— Я понял, Люба, — мягким голосом сказал Афанасьев и, мило улыбнувшись, добавил: — Я сейчас немного занят по работе. Ты там сама справишься? Ну и умница.
— Зачищаю тогда? — спросил Жук.
— Да, конечно, Любаша, — не переставая улыбаться, мягко сказал Афанасьев.
— Работаю, — отрезал Жук и отключился.
Если бы знать заранее, что Морозов так быстро заговорит, то про сегодняшнюю сделку можно было бы забыть, наплевать на деньги, на Ярского и как можно скорее делать ноги. Теперь всё становилось слишком рискованным. Не было смысла также платить двум парням, которые сейчас везут Ярского. Мёртвые они стоили гораздо дороже, чем живые, и Афанасьев по традиции безжалостно рубил хвосты. Единственный человек, которого нельзя убирать, это был Жук. Причина была веская. Тот оставался единственным гарантом от козней Улитина, если таковые случатся, но это другая история. Жуку Павел Ильич щедро заплатит. Он отвалит ему полмиллиона долларов, которые давно лежат в ячейке в подмосковной Вязьме. Осталось только сказать ему, где ключ. При вновь открывшихся обстоятельствах с продажей «Арубы» можно смело идти ва-банк. Теперь уже неважно, подпишет Ярский бумаги или нет, Афанасьев заберёт этот грёбаный чемодан, даже если ему собственноручно придётся перестрелять всех присутствующих. Больше всего хотелось посмотреть в глаза этому детдомовскому ублюдку, из-за которого вся его размеренная жизнь перевернулась с ног на голову, и выстрелить. Почему-то вальнуть Ярского было даже приятнее, чем забрать пятьдесят миллионов. Афанасьев не смог скрыть улыбки, представляя, как самоуверенный Ярский, умирая, будет смотреть на него удивлёнными глазами.
Послышалось слабое шипение, и голос из рации в ларингофоне сказал:
— Мы подъехали. Какие будут указания?
— Хорошо, мы ждём, можете сразу заходить, — Афанасьев ответил в миниатюрную тангетку, пришпиленную к воротнику.
Говоря, он не скрывался от Каца, который стоял рядом, и не переставал по-дружески улыбаться.

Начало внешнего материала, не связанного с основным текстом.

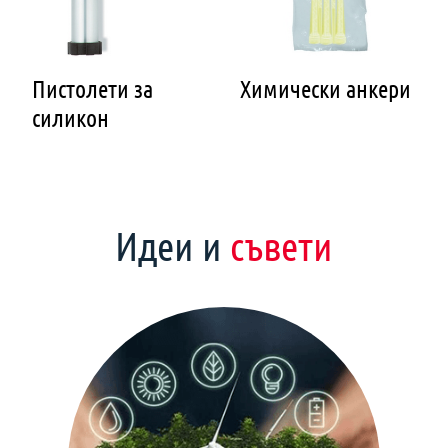
Пистолети за
Химически анкери
силикон
Идеи и
съвети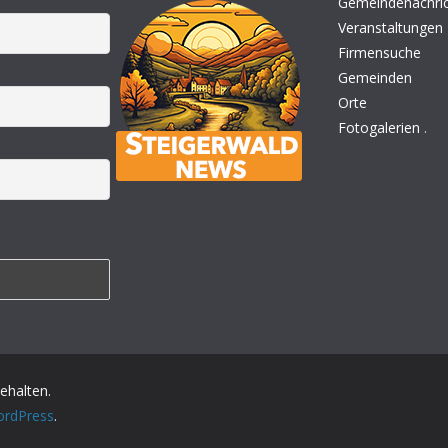
Gemeindenachri
Veranstaltungen
Firmensuche
Gemeinden
Orte
Fotogalerien
.
behalten.
rdPress
.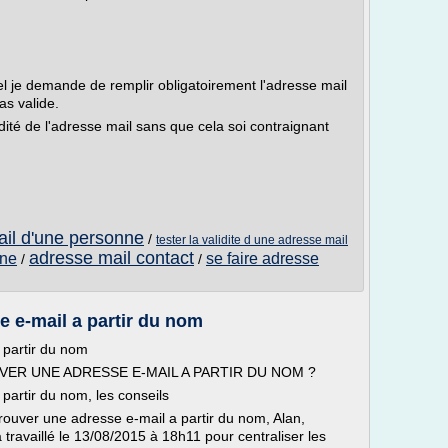
el je demande de remplir obligatoirement l'adresse mail
as valide.
idité de l'adresse mail sans que cela soi contraignant
ail d'une personne
/
tester la validite d une adresse mail
adresse mail contact
nne
se faire adresse
/
/
 e-mail a partir du nom
 partir du nom
UVER UNE ADRESSE E-MAIL A PARTIR DU NOM ?
artir du nom, les conseils
ouver une adresse e-mail a partir du nom, Alan,
travaillé le 13/08/2015 à 18h11 pour centraliser les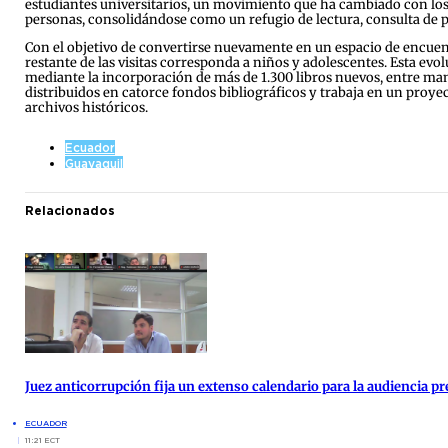
estudiantes universitarios, un movimiento que ha cambiado con los a
personas, consolidándose como un refugio de lectura, consulta de pe
Con el objetivo de convertirse nuevamente en un espacio de encuentr
restante de las visitas corresponda a niños y adolescentes. Esta ev
mediante la incorporación de más de 1.300 libros nuevos, entre ma
distribuidos en catorce fondos bibliográficos y trabaja en un proyec
archivos históricos.
Ecuador
Guayaquil
Relacionados
Juez anticorrupción fija un extenso calendario para la audiencia pre
ECUADOR
11:21 ECT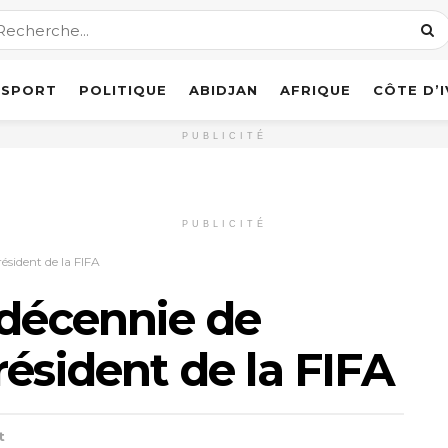
SPORT
POLITIQUE
ABIDJAN
AFRIQUE
CÔTE D’
PUBLICITÉ
PUBLICITÉ
ésident de la FIFA
 décennie de
résident de la FIFA
t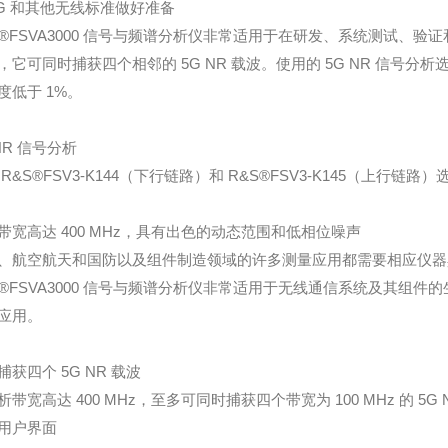
5G 和其他无线标准做好准备
S®FSVA3000 信号与频谱分析仪非常适用于在研发、系统测试、验证
，它可同时捕获四个相邻的 5G NR 载波。使用的 5G NR 信号分析选件，
度低于 1%。
NR 信号分析
R&S®FSV3-K144（下行链路）和 R&S®FSV3-K145（上行链路）
带宽高达 400 MHz，具有出色的动态范围和低相位噪声
、航空航天和国防以及组件制造领域的许多测量应用都需要相应仪器
S®FSVA3000 信号与频谱分析仪非常适用于无线通信系统及其组
应用。
捕获四个 5G NR 载波
析带宽高达 400 MHz，至多可同时捕获四个带宽为 100 MHz 的 5G 
用户界面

Походу, Кац на самом деле был счастлив, или его актерскому искусству мог бы позавидовать сам Станиславский.
— На деньги хотелось бы взглянуть, — сказал Афанасьев.

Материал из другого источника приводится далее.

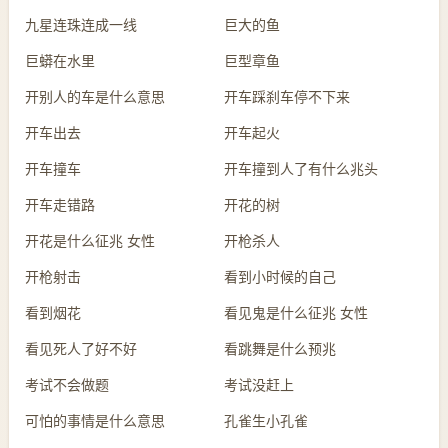
九星连珠连成一线
巨大的鱼
巨蟒在水里
巨型章鱼
开别人的车是什么意思
开车踩刹车停不下来
开车出去
开车起火
开车撞车
开车撞到人了有什么兆头
开车走错路
开花的树
开花是什么征兆 女性
开枪杀人
开枪射击
看到小时候的自己
看到烟花
看见鬼是什么征兆 女性
看见死人了好不好
看跳舞是什么预兆
考试不会做题
考试没赶上
可怕的事情是什么意思
孔雀生小孔雀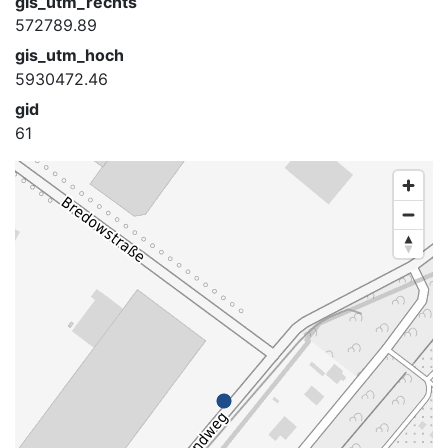
gis_utm_rechts
572789.89
gis_utm_hoch
5930472.46
gid
61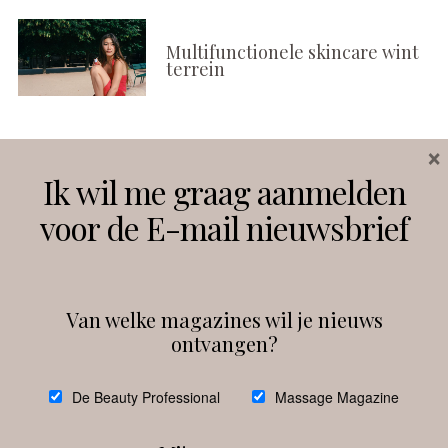
Multifunctionele skincare wint
terrein
×
Volg ons
Ik wil me graag aanmelden
voor de E-mail nieuwsbrief
Instagram
Facebook
Van welke magazines wil je nieuws
ontvangen?
@
debeautyprofessional
De Beauty Professional
Massage Magazine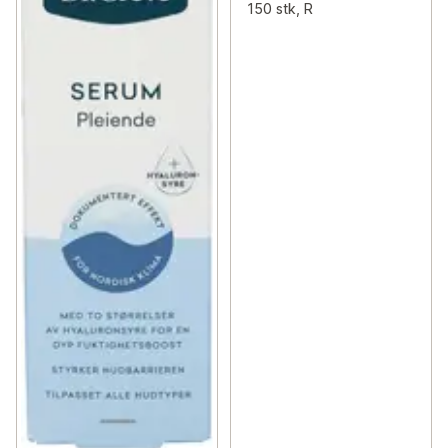
150 stk, R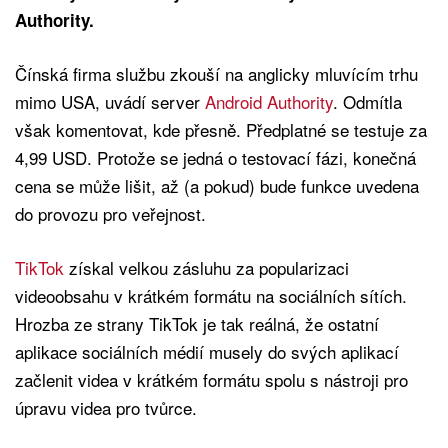
Authority.
Čínská firma službu zkouší na anglicky mluvícím trhu
mimo USA, uvádí server
Android Authority
. Odmítla
však komentovat, kde přesně. Předplatné se testuje za
4,99 USD. Protože se jedná o testovací fázi, konečná
cena se může lišit, až (a pokud) bude funkce uvedena
do provozu pro veřejnost.
TikTok
získal velkou zásluhu za popularizaci
videoobsahu v krátkém formátu na sociálních sítích.
Hrozba ze strany TikTok je tak reálná, že ostatní
aplikace sociálních médií musely do svých aplikací
začlenit videa v krátkém formátu spolu s nástroji pro
úpravu videa pro tvůrce.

— Павел Ильич, конечно, дорогой мой! — Кац взял Пашу под руку, махнул одному из парней, чтоб открыл саквояж, и добрым, ласковым голосом заворковал: — Можешь сразу забирать, я всё сам пересчитал, пятьдесят миллионов рублей пятитысячными купюрами. Самолично пересчитывал, можешь не сомневаться, дорогой!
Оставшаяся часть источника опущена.